The results from the molecular oxygen measurements on the volunteers according to geometry PC are presented in Table 1 . The $L_{e q}$ value shown is an average from the three different detector positions. It was observed that the lowest $L_{e q}$ is always recorded when the detector is positioned below the cheek bone, in agreement with the simulation results, where the detection areas are also indicated [Fig. 3b]. All volunteers with no history of sinus problems presented a detectable oxygen absorption imprint. However, no oxygen imprint could be recorded on the left side of volunteer 11. The reproducibility of the measured $L_{e q}$ values was also investigated at each detector position for one volunteer. A standard deviation of about 10% was obtained when the average measured $L_{e q}$ value was of the order of $30 mm$ . A clear left-right asymmetry was observed for volunteer 11 as discussed before.
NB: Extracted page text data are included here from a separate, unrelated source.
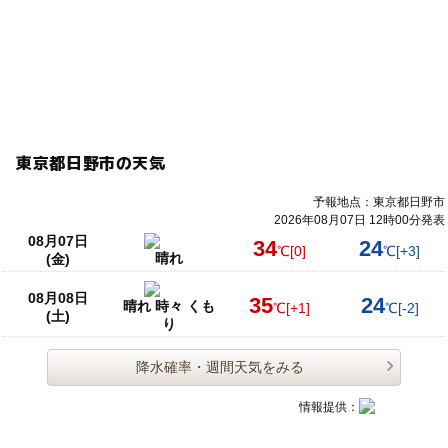
東京都日野市の天気
予報地点：東京都日野市
2026年08月07日 12時00分発表
08月07日
34
24
℃
[0]
℃
[+3]
晴れ
(金)
08月08日
35
24
晴れ 時々 くも
℃
[+1]
℃
[-2]
(土)
り
降水確率・週間天気をみる
情報提供：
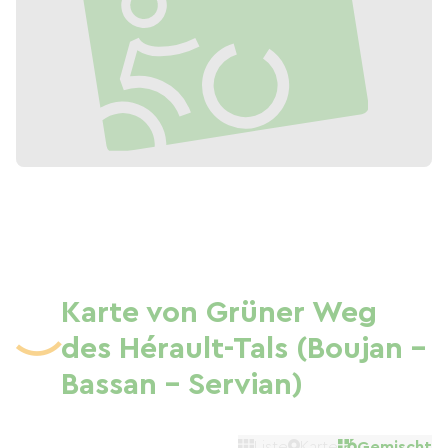
Karte von Grüner Weg
des Hérault-Tals (Boujan -
Bassan - Servian)
Liste
Karte
Gemischt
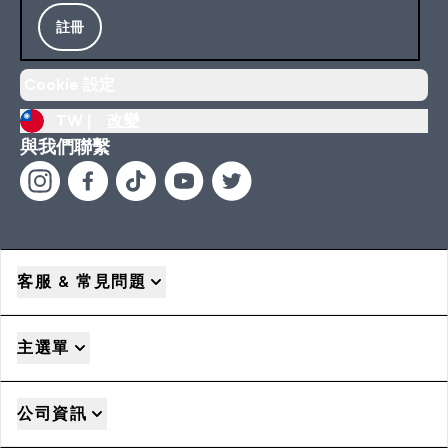
註冊
Cookie 設定
TW |
改變
與我們聯繫
客服 & 常見問題
主選單
公司資訊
Smaller asymmetries were observed also for other volunteers. However, it should be noted that the $L_{e q}$ value depends on concentration as well as path length, and thus detailed analysis regarding anatomy are hard to draw.
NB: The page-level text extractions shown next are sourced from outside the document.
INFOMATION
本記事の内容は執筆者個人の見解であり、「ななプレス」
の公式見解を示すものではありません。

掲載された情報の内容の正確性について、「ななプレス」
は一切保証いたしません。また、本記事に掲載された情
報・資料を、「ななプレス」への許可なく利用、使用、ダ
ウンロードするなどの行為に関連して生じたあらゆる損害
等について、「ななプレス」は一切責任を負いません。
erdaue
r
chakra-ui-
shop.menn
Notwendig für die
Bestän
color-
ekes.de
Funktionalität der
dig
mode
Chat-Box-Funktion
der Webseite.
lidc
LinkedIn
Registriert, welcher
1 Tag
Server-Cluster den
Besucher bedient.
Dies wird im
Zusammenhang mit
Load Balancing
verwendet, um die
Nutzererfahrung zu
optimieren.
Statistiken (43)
The results from the measurements of oxygen and water vapor with detection geometry PC on the maxillary sinuses on volunteers 1 and 2 are shown in Figs. 4a and 4b . The average $L_{e q}$ values are presented together with two standard deviations. It should be noted that the recorded $L_{e q}$ for water vapor is about 8 larger than the value for oxygen for volunteers 1 and 2. The same types of measurements were attempted on volunteer 11. An oxygen signal of $L_{e q} = 13 mm$ was detected for the right sinus, whereas no signal could be observed for the left side. No water vapor signal could be detected on the right side due to heavy overall absorption in the tissue and the partially filled sinus cavity.

Fig. 4

$L_{e q}$ for (a) molecular oxygen and (b) water vapor measured in left and right maxillary sinuses for volunteers 1 and 2 using detection geometry PC with the detector positioned on the cheek bone. The data shown correspond to the average of ten recordings together with two standard deviations. (c) The ratios of the $L_{e q}$ for oxygen and water vapor are shown.
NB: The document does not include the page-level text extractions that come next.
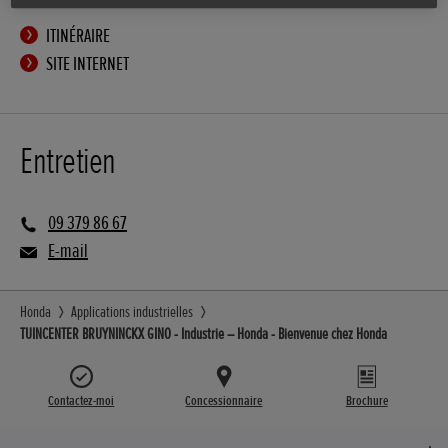
ITINÉRAIRE
SITE INTERNET
Entretien
09 379 86 67
E-mail
Honda
Applications industrielles
TUINCENTER BRUYNINCKX GINO - Industrie – Honda - Bienvenue chez Honda
Contactez-moi
Concessionnaire
Brochure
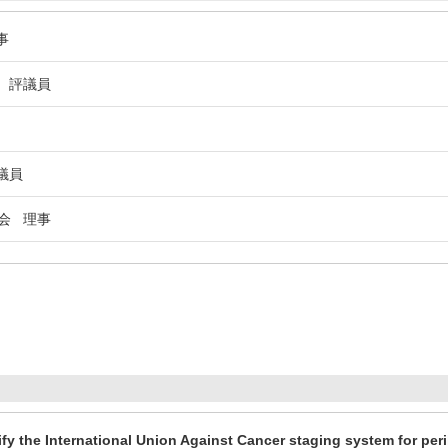
事
 評議員
議員
会 理事
fy the International Union Against Cancer staging system for pe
As discussed previously, the estimated $L_{e q}$ depends on both the concentration of the gas and the scattering properties of the tissue. It can be assumed that the scattering properties are approximately the same for the two different wavelengths used.^{19, 20} However, the absorption coefficient may be different mostly depending on the degree of oxygenation of the blood and liquid water absorption.^{17, 19} If the same volume has been sampled for the two wavelengths, the ratio between the $L_{e q}$ values for oxygen and water vapor could provide information on the oxygen concentration inside the sinuses, since the water vapor concentration is always the maximum possible concentration at the given temperature (thermostated to about $37 ° C$ and 100% humidity in the cavities). In Fig. 4c, the ratios for the left and right maxillary sinus are shown. On volunteers 1 and 2, it can be seen that this ratio is about the same for both sides. It can also be seen that the two volunteers maintain similar ratios. The average ratio is $0.13 \pm 0.01$ . Assuming that these volunteers have healthy and well ventilated sinuses with about 20% oxygen concentration, a reduced ratio may indicate a lower oxygen concentration in the cavity.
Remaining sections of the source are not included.